Es bestand wohl die Befürchtung, Frauen würden konservativ wählen. Er meinte, sie müssten noch lernen beziehungsweise „erzogen“ werden. Man kann da schon von einer Art Erziehungsdiktatur sprechen.
Gab es keine Proteste?
Es gab eine aktive Frauenbewegung in Bremen, die schon vor der Räterepublik eine Petition an die Bürgerschaft gestellt hat. Aber als Henke sein Versprechen rückgängig gemacht hat, kam von links wenig Protest.
Das Wahlrecht kam trotzdem …
Ja. Aber erst in der Krise brachte der Rat der Volksbeauftragten das Frauenwahlrecht auf den Weg. Man kann sagen, es entstand aus einer Notsituation, aus der Befürchtung heraus, dass die Räterepublik scheitern könnte. Der Arbeiter- und Soldatenrat hat die Frauen nicht ermutigt, wirklich zu partizipieren. Es ging eher darum, bestehende Mächte zu festigen.

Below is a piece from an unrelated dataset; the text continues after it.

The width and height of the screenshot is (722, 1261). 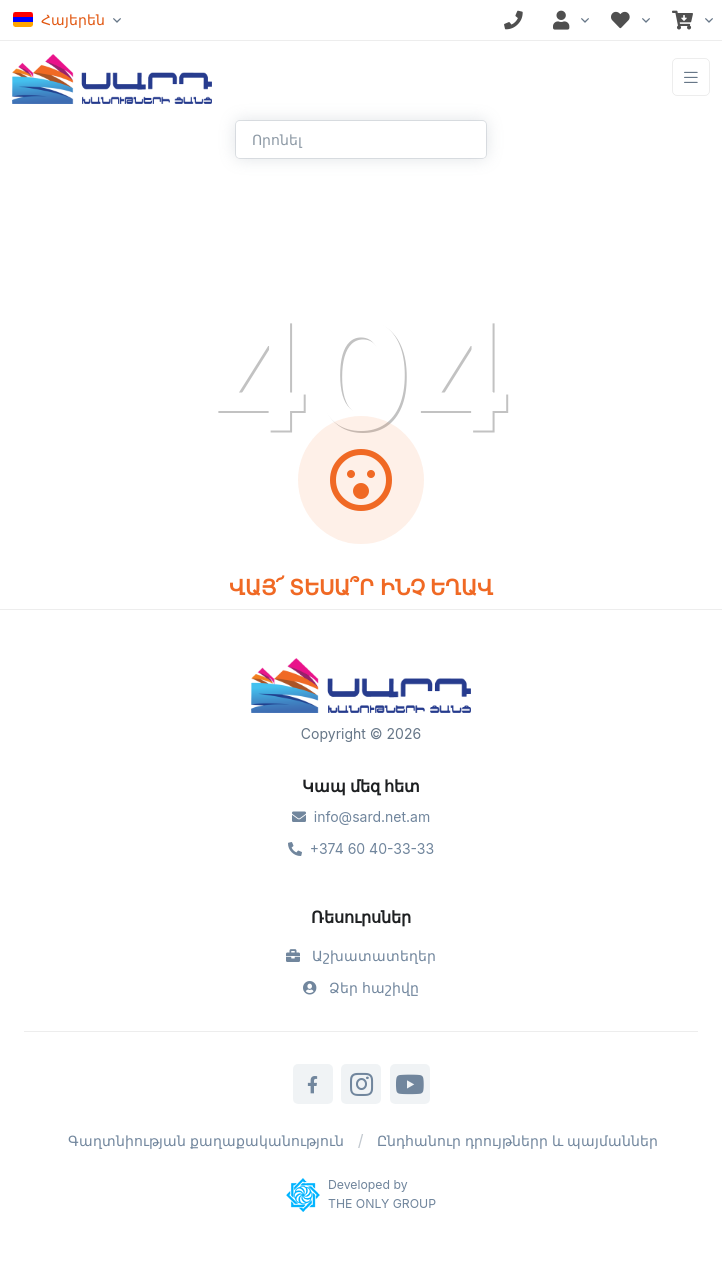 I want to click on Ընդհանուր դրույթներր և պայմաններ, so click(x=517, y=1140).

Vortrag und Diskussion „Frauenwahlrecht – die eigene Macht festigen“: 18 Uhr, Büro des Linken-Landesverbandes, Doventorstr. 4
Haben die Frauen trotzdem partizipiert?
In den Ausschüssen des Arbeiter- und Soldatenrats meines Wissens nach nicht. Frauen haben aber bei der Wahl zur Bremischen Nationalversammlung im März 1919 für die SPD, die USPD und die KPD je auf den zweiten Listenplätzen kandidiert.
Welche der Auseinandersetzungen gibt es noch heute?
Der zentrale Punkt ist: Der Arbeiter- und Soldatenrat ging erst progressiv mit dem Frauenwahlrecht um, aber als er an die Macht kam, ruderte er zurück. Vielleicht ist das ein Mechanismus, der heute auch oft gilt.